### [Requirement]
In the records below, find the lines that include "đồng" and copy each.

### [Dataset content]
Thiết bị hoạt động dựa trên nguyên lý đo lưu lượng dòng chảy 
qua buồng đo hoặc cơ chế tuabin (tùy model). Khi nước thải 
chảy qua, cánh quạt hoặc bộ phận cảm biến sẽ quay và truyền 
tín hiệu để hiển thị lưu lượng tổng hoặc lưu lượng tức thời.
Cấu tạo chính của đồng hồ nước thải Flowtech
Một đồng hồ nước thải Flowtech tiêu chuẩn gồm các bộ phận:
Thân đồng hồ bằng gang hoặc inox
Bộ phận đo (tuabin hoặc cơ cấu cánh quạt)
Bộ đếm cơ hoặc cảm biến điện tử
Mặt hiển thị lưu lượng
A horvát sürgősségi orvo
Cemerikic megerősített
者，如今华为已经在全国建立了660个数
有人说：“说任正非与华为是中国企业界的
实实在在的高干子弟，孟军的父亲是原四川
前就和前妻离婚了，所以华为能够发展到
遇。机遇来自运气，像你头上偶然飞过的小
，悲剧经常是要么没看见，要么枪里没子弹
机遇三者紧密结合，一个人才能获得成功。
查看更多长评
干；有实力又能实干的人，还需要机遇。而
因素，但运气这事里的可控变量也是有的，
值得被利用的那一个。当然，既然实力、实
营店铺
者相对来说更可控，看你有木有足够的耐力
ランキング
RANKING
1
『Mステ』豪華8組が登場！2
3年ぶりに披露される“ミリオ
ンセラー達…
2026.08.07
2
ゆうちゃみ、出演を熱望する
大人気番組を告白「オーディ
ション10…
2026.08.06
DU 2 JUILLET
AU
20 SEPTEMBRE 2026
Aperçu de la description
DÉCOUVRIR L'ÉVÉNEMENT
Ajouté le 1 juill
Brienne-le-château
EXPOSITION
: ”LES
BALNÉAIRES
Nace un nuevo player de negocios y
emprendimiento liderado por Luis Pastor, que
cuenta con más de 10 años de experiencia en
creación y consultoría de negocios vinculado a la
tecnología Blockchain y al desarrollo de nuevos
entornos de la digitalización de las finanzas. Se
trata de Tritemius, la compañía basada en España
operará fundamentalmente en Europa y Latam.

### [Exercise response]
Cấu tạo chính của đồng hồ nước thải Flowtech
Một đồng hồ nước thải Flowtech tiêu chuẩn gồm các bộ phận:
Thân đồng hồ bằng gang hoặc inox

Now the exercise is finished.